Copy each line of the following data that contains "Showroom".
☆ ☆ ☆ ☆ ☆ ☆ ☆
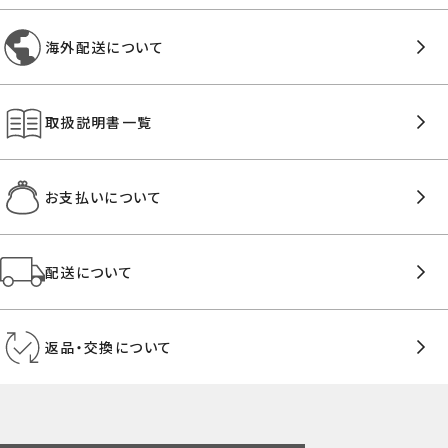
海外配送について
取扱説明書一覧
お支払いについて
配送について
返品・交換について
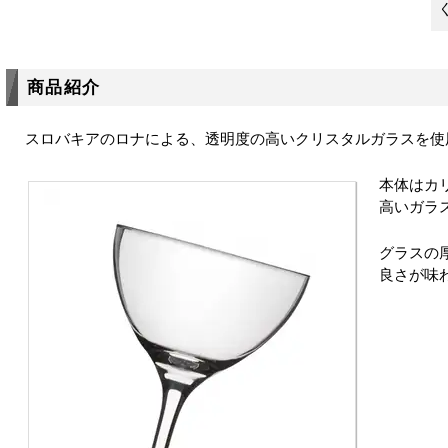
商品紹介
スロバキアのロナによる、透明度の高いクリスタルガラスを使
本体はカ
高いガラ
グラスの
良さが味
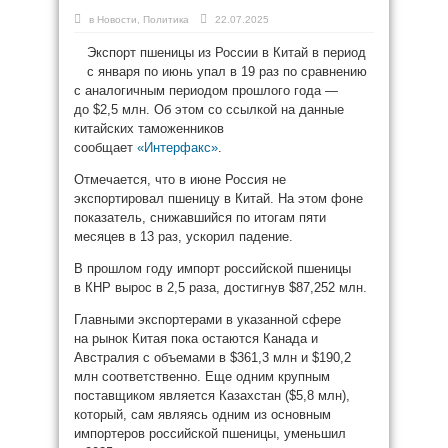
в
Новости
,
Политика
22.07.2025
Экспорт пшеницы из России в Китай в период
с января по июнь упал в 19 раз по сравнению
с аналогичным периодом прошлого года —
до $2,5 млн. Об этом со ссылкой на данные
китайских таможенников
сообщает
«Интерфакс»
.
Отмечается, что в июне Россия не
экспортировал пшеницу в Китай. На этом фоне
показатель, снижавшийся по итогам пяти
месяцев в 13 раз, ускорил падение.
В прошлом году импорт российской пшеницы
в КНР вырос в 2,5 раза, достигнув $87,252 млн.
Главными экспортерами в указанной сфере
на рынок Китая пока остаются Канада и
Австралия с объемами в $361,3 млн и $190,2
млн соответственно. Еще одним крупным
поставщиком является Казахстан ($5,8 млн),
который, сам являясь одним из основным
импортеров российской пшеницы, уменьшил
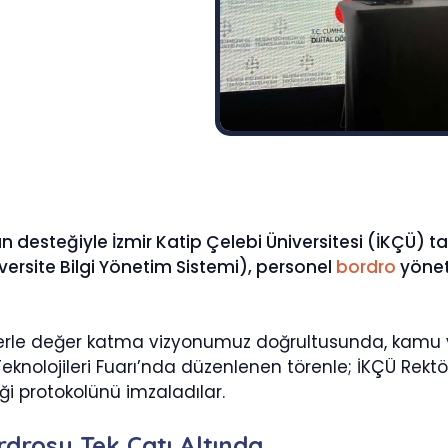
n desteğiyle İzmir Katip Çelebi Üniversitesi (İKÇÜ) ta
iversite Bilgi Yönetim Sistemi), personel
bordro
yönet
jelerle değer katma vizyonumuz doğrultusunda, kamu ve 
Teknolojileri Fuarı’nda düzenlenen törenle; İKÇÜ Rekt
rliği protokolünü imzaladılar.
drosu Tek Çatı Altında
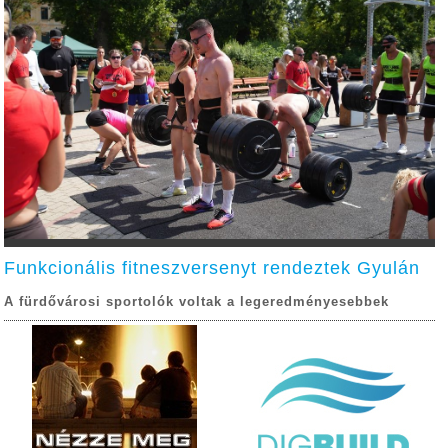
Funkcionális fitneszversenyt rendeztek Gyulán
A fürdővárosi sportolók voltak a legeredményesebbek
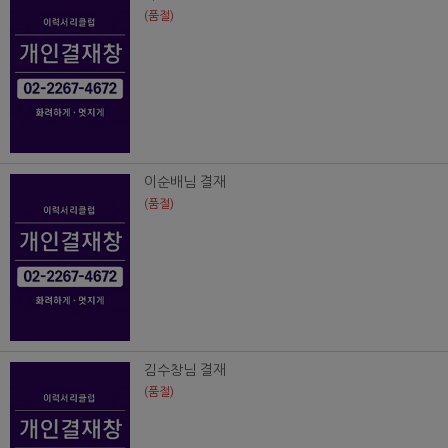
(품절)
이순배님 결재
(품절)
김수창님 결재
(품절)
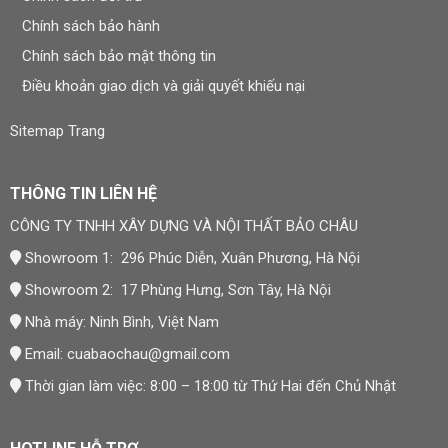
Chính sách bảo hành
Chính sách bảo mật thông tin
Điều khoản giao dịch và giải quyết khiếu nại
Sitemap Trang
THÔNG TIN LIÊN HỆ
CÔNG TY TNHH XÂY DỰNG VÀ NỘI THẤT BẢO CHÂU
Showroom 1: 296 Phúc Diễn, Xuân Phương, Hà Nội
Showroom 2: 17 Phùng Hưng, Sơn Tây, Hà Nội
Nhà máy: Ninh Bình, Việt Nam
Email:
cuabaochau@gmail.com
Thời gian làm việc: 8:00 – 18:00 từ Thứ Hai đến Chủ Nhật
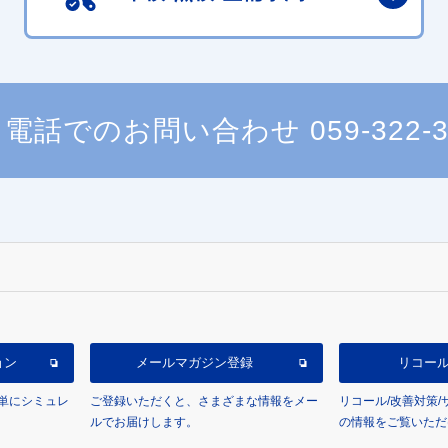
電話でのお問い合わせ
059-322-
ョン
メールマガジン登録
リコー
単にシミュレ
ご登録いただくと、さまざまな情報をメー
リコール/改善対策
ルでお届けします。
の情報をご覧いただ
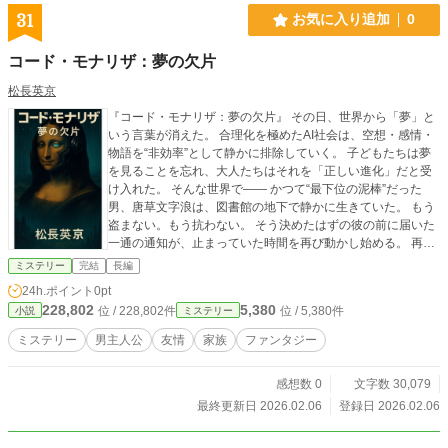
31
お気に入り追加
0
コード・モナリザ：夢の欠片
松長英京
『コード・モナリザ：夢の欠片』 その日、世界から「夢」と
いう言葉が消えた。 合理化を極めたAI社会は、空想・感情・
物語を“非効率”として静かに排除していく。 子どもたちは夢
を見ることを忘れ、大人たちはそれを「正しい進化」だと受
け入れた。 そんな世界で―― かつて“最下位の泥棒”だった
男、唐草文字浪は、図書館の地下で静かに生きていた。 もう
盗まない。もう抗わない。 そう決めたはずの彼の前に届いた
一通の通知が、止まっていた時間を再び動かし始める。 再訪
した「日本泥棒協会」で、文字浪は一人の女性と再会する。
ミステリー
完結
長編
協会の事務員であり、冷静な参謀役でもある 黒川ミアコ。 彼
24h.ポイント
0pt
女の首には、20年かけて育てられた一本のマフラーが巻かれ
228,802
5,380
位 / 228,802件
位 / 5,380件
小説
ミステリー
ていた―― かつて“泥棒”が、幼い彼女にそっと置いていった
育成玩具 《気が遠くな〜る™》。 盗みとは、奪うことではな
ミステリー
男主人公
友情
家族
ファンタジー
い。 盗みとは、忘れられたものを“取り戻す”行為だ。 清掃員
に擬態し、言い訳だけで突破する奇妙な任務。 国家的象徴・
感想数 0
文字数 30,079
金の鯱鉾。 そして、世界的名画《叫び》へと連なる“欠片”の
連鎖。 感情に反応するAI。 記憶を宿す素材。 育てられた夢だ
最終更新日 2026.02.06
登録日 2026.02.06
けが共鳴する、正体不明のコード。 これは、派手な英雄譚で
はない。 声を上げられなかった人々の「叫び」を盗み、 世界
☆ ☆ ☆ ☆ ☆ ☆ ☆
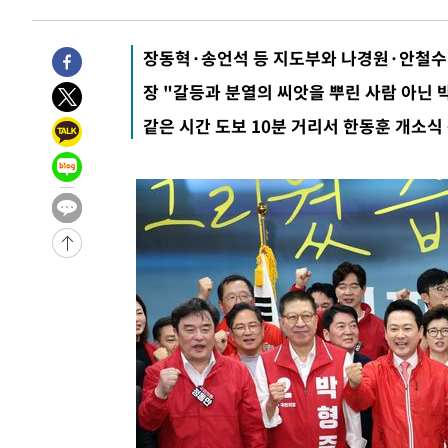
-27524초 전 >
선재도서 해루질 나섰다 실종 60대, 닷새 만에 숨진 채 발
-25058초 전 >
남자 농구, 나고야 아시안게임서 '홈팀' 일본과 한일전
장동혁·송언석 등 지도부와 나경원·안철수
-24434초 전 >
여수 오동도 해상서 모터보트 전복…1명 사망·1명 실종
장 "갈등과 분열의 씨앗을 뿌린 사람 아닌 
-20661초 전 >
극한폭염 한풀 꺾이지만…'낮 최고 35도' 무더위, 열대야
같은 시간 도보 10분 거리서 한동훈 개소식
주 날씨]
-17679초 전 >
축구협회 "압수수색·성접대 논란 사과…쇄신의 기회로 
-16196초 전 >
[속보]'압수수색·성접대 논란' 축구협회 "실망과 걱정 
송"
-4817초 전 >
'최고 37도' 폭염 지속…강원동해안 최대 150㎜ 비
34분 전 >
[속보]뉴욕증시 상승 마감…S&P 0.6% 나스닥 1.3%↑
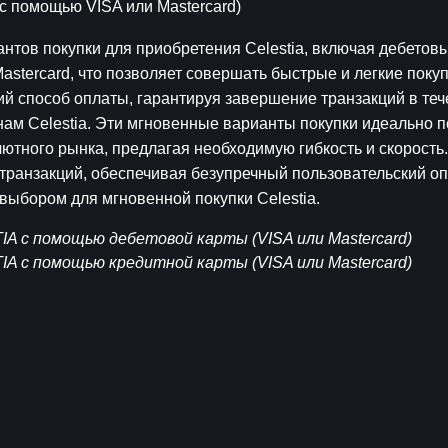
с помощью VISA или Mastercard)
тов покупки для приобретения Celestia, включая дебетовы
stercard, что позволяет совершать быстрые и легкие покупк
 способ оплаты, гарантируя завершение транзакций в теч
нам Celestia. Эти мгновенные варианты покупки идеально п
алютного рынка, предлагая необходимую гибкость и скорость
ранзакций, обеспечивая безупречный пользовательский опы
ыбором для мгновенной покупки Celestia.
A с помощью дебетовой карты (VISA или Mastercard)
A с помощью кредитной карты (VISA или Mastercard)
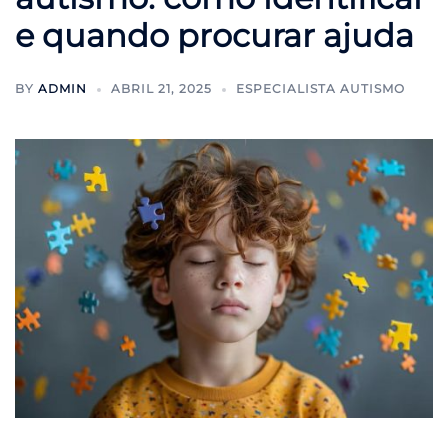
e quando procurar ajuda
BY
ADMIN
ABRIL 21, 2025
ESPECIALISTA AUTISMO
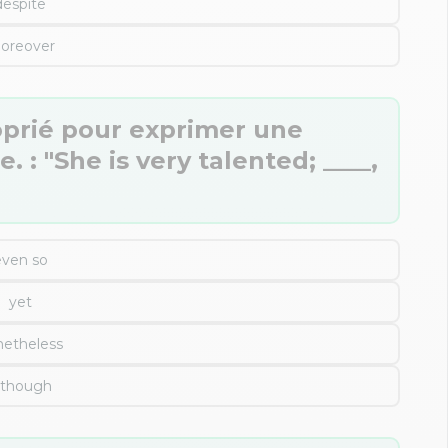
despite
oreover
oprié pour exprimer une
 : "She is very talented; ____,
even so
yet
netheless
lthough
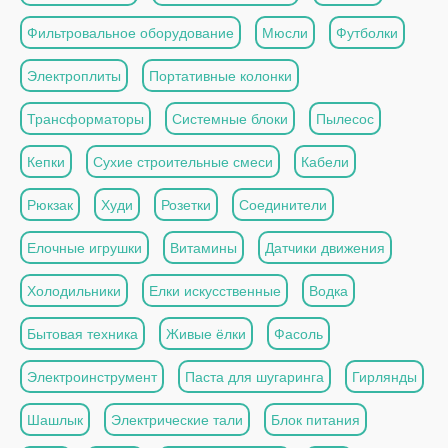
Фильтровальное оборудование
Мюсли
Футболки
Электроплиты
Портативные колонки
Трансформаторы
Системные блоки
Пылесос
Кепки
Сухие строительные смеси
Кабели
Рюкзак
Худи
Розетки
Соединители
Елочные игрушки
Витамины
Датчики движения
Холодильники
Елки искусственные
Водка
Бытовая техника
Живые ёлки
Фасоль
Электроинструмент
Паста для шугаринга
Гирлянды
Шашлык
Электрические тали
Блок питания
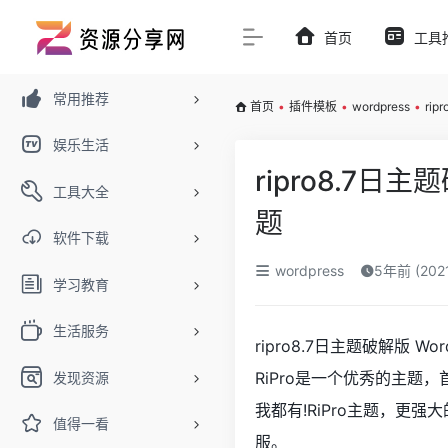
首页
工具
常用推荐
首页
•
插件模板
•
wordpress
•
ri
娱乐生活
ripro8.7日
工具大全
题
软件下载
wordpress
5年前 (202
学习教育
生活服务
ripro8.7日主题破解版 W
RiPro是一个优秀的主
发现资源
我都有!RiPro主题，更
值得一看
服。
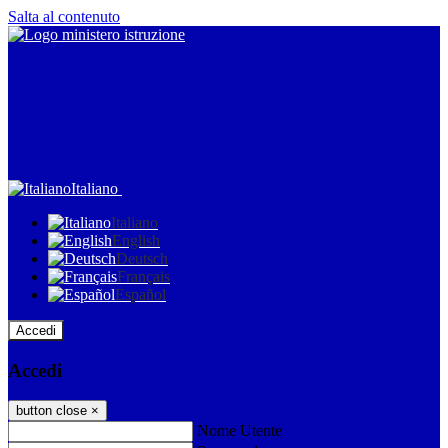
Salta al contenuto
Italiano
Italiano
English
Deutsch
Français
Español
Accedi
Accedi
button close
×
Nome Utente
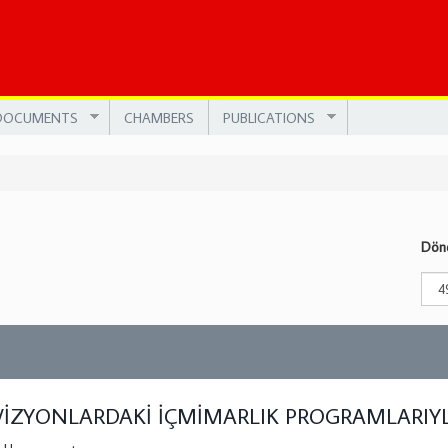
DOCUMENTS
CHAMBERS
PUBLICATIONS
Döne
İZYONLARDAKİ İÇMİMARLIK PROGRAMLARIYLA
☆ ☆ ☆ ☆ ☆ ☆ ☆
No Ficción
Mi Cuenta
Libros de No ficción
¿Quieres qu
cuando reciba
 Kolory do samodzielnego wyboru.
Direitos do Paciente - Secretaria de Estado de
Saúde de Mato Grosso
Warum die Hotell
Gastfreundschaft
☆ ☆ ☆ ☆ ☆ ☆ ☆
■ **TASK SOLUTION**:
Showroom 1: 296 Phúc Diễn, Xuân Phương, Hà Nội
Showroom 2: 17 Phùng Hưng, Sơn Tây, Hà Nội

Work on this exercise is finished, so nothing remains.